ErroneousBosh 6 hours ago | parent [-]

Your problem here is that you're hand-writing HTML including all the templates. This wasn't a good way to do it 30 years ago and it's not a good way to do it now.

See all these "static site generators" everyone's into these days? We used those in the mid-90s. They were called "Makefiles".

ndriscoll 6 hours ago | parent [-]

Yeah because I was 11 and didn't know what a Makefile was. That's my point. I wanted to make web pages, and didn't know any programming. HTML is designed to be hand-written. You just write text, and when you want it to look different, you wrap it in a thing. When doing this, you'll quickly want to re-use snippets/invent your own tags. XSLT gives a solution to this without saying "okay let's back up and go learn how to use a command line now, and probably use an entirely different document format" (SSGs) or "okay let's back up and learn about functions, variables, classes, and callbacks, and maybe a compiler" (Javascript). It just says "when you want to make your own tags, extract them into a 'template' tag, then include your templates just like you include a CSS file for styles".

a456463 5 hours ago | parent | prev | next [-]

I did.

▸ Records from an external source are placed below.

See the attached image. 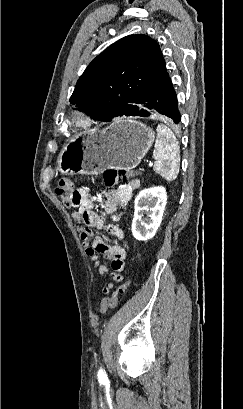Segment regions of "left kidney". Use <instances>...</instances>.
I'll use <instances>...</instances> for the list:
<instances>
[{"label":"left kidney","instance_id":"1","mask_svg":"<svg viewBox=\"0 0 243 409\" xmlns=\"http://www.w3.org/2000/svg\"><path fill=\"white\" fill-rule=\"evenodd\" d=\"M166 203L167 194L163 187H152L139 192L134 202L135 211L131 227L134 238L146 241L156 234Z\"/></svg>","mask_w":243,"mask_h":409}]
</instances>
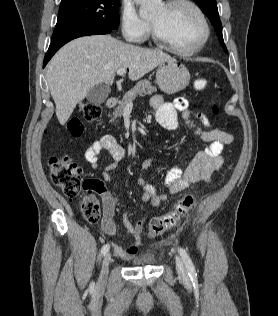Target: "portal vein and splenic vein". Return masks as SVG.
Instances as JSON below:
<instances>
[{"mask_svg":"<svg viewBox=\"0 0 278 316\" xmlns=\"http://www.w3.org/2000/svg\"><path fill=\"white\" fill-rule=\"evenodd\" d=\"M125 73H126V69H124V68H121V69L117 70V74L118 75H124ZM130 104H132V102Z\"/></svg>","mask_w":278,"mask_h":316,"instance_id":"obj_1","label":"portal vein and splenic vein"}]
</instances>
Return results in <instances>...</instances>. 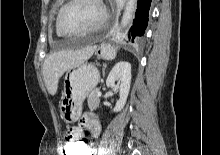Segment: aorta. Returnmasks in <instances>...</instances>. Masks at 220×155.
I'll list each match as a JSON object with an SVG mask.
<instances>
[{
    "instance_id": "aorta-1",
    "label": "aorta",
    "mask_w": 220,
    "mask_h": 155,
    "mask_svg": "<svg viewBox=\"0 0 220 155\" xmlns=\"http://www.w3.org/2000/svg\"><path fill=\"white\" fill-rule=\"evenodd\" d=\"M137 6V0H126L125 10L121 20V28H125L132 21Z\"/></svg>"
}]
</instances>
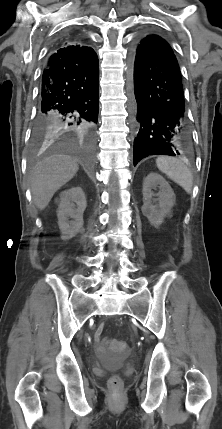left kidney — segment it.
<instances>
[{"mask_svg": "<svg viewBox=\"0 0 222 429\" xmlns=\"http://www.w3.org/2000/svg\"><path fill=\"white\" fill-rule=\"evenodd\" d=\"M159 186L158 204H152L155 195L151 189ZM143 207L142 212L148 218L151 225L158 227L171 212L175 204V194L168 182L159 174L151 172L143 182Z\"/></svg>", "mask_w": 222, "mask_h": 429, "instance_id": "left-kidney-1", "label": "left kidney"}]
</instances>
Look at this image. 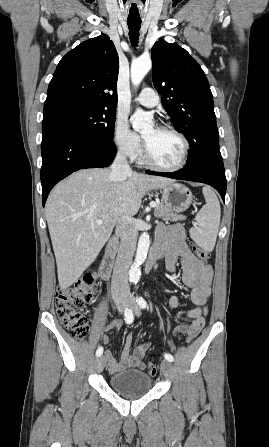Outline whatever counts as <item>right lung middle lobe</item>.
Here are the masks:
<instances>
[{
  "mask_svg": "<svg viewBox=\"0 0 269 447\" xmlns=\"http://www.w3.org/2000/svg\"><path fill=\"white\" fill-rule=\"evenodd\" d=\"M44 116L65 117L82 131L98 138L113 140L115 108L96 106H64Z\"/></svg>",
  "mask_w": 269,
  "mask_h": 447,
  "instance_id": "obj_1",
  "label": "right lung middle lobe"
}]
</instances>
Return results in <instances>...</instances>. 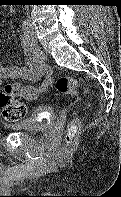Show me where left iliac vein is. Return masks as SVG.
<instances>
[{
	"mask_svg": "<svg viewBox=\"0 0 121 197\" xmlns=\"http://www.w3.org/2000/svg\"><path fill=\"white\" fill-rule=\"evenodd\" d=\"M32 34L34 35V31H33V29H32ZM34 41L36 42V39H34Z\"/></svg>",
	"mask_w": 121,
	"mask_h": 197,
	"instance_id": "1",
	"label": "left iliac vein"
}]
</instances>
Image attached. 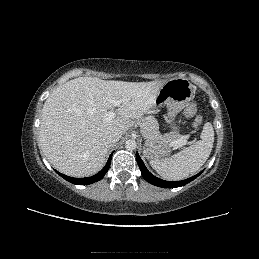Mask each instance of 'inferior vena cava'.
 <instances>
[{
    "instance_id": "inferior-vena-cava-1",
    "label": "inferior vena cava",
    "mask_w": 259,
    "mask_h": 259,
    "mask_svg": "<svg viewBox=\"0 0 259 259\" xmlns=\"http://www.w3.org/2000/svg\"><path fill=\"white\" fill-rule=\"evenodd\" d=\"M122 136V132L120 131H111L109 132L107 135H106V140L108 143H115L117 141H119V139L121 138Z\"/></svg>"
}]
</instances>
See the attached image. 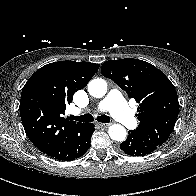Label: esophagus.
<instances>
[{
    "instance_id": "1",
    "label": "esophagus",
    "mask_w": 196,
    "mask_h": 196,
    "mask_svg": "<svg viewBox=\"0 0 196 196\" xmlns=\"http://www.w3.org/2000/svg\"><path fill=\"white\" fill-rule=\"evenodd\" d=\"M98 125L101 126V127H108V126H110L109 123H98Z\"/></svg>"
}]
</instances>
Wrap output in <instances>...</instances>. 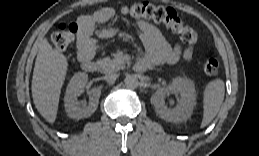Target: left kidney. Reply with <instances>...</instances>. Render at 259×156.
<instances>
[{"instance_id": "1", "label": "left kidney", "mask_w": 259, "mask_h": 156, "mask_svg": "<svg viewBox=\"0 0 259 156\" xmlns=\"http://www.w3.org/2000/svg\"><path fill=\"white\" fill-rule=\"evenodd\" d=\"M169 93L180 95L179 103L174 108H168L165 105V97ZM151 103L155 107V112L162 119L174 123L186 121L191 117L196 104L194 82L188 78L176 77L166 88L157 90L151 96Z\"/></svg>"}]
</instances>
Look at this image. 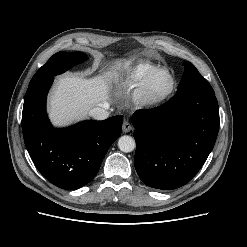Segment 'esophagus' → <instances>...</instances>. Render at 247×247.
Instances as JSON below:
<instances>
[{"label":"esophagus","instance_id":"34e87169","mask_svg":"<svg viewBox=\"0 0 247 247\" xmlns=\"http://www.w3.org/2000/svg\"><path fill=\"white\" fill-rule=\"evenodd\" d=\"M123 132L128 133L132 130V125L128 121L123 122V127H122Z\"/></svg>","mask_w":247,"mask_h":247}]
</instances>
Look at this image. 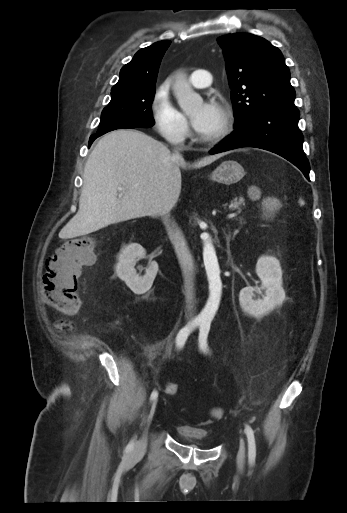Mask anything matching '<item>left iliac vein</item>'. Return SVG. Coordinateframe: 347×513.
Masks as SVG:
<instances>
[{
  "mask_svg": "<svg viewBox=\"0 0 347 513\" xmlns=\"http://www.w3.org/2000/svg\"><path fill=\"white\" fill-rule=\"evenodd\" d=\"M245 462V442L243 438L240 439L239 451L237 454V465L240 469L243 468Z\"/></svg>",
  "mask_w": 347,
  "mask_h": 513,
  "instance_id": "1",
  "label": "left iliac vein"
}]
</instances>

Just because the herd says it's dead doesn't mean XSLT is dead or "bad"

rendaw 6 hours ago | parent | prev | next [-]

I've seen non-programmers learn SQL, and SQL is far more inconsistent, complex, non-orthogonal, fragmented, footgunny, and user hostile than most programming languages.

I'm not sure what I mean by this, WRT XSLT vs Javascript.

jeffbee 6 hours ago | parent | prev | next [-]

Funnily enough, XSLT is one of those things that I don't know very well but LLMs do. I find that I can ask Gemini to blurt out an XSLT implementation of my requirements given a snippet of example doc, and I have used this to good effect in some web scrapers/robots.

righthand 4 hours ago | parent | prev [-]

I did after reading about it. I immediately moved my personal site to it and got rid of the crap JS site I had.